2003 was a solid year for Go in Britain. The number of tournaments and the average attendance stayed the same as 2002 (26 and 49). The main MSO moved to a new home at UMIST in Manchester and the Cambridge MSO was repeated. Many children were introduced to the game in schools and associations through the work of dedicated Go teacher Peter Wendes. Professional Yuki Shigeno joined Peter for a week in the summer. The new British Go Challenge was devised to be played by hopefully many schools in 2004. The number of BGA members grew over the 700 level for the first time since 1980.
The British Go Congress headed to the far south-west. The Queen's Hotel in Penzance was the venue looking right out over the sea from the playing hall. London based T.Mark Hall (4 dan) dominated the results tables winning both the British Open and the British Lightning. Wanstead Club retained the Nippon Club Cup for a third year. Tim Hunt collected the Stacey Trophy for most wins during the year. At the BGA's Annual General Meeting the same team were reappointed under President Simon Goss.
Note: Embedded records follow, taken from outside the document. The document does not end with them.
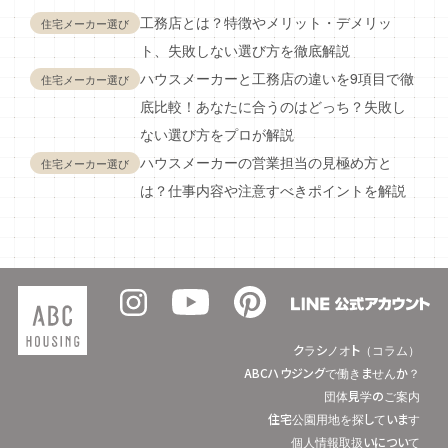
工務店とは？特徴やメリット・デメリッ
住宅メーカー選び
ト、失敗しない選び方を徹底解説
ハウスメーカーと工務店の違いを9項目で徹
住宅メーカー選び
底比較！あなたに合うのはどっち？失敗し
ない選び方をプロが解説
ハウスメーカーの営業担当の見極め方と
住宅メーカー選び
は？仕事内容や注意すべきポイントを解説
クラシノオト（コラム）
ABCハウジングで働きませんか？
団体見学のご案内
住宅公園用地を探しています
個人情報取扱いについて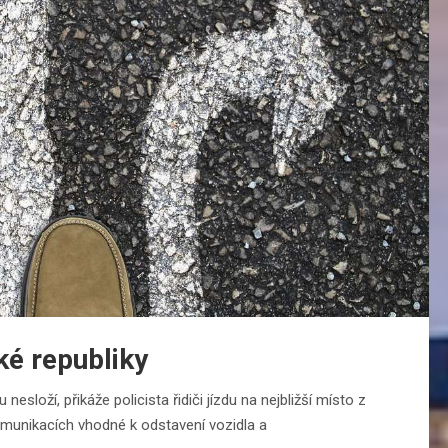
ké republiky
nesloží, přikáže policista řidiči jízdu na nejbližší místo z
munikacích vhodné k odstavení vozidla a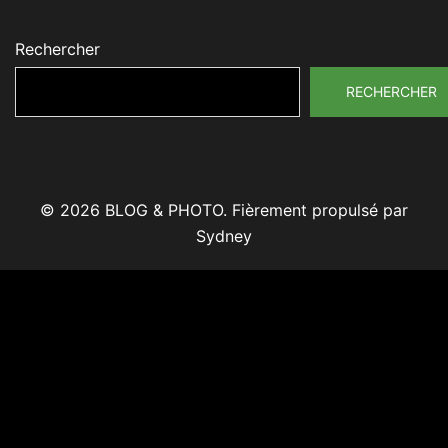
Rechercher
RECHERCHER
© 2026 BLOG & PHOTO. Fièrement propulsé par
Sydney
The regional events were mostly dominated by oriental residents. Young Kim, the Korean 5 dan from London, won 3 events: Wanstead, Cambridge and the Wessex. Li Shen, a Chinese boy from London who made 5 dan and 12 years old during the year, impressed all with 3 wins too: Furze Platt, Oxford and the new Korean event at New Malden. Li Haiou won the Northern (held as the MSO Championship) and the MSO Rapid. Hiroshi Takamiya won at Epsom, Lei Chen at Milton Keynes and S. Lim won the kyu section at New Malden. Only two players picked up two titles: Francis Roads won at Scottish and the Three Peaks; Simon Goss won Cornwall and the British Small Board. Matthew Macfadyen's only win was the Welsh (for the 11th time in a row). John Diamond won Bracknell, Des Cann won Leamington, Simon Shiu at Leicester, Alistair Wall at Letchworth, Piers Shepperson the MSO Lightning, Alex Selby the Cambridge MSO Dans, Tim Hunt the MSO 13x13, Tony Atkins the Cheshire, Alan Thornton the West Surrey Handicap, Robin Hobbes the Cheshire Handicap, Paul Taylor the Cambridge Barlow and Claas Roever the Scottish Barlow. Visitor from the Netherlands, Hennie Groot Lipman won the Cornish Handicap.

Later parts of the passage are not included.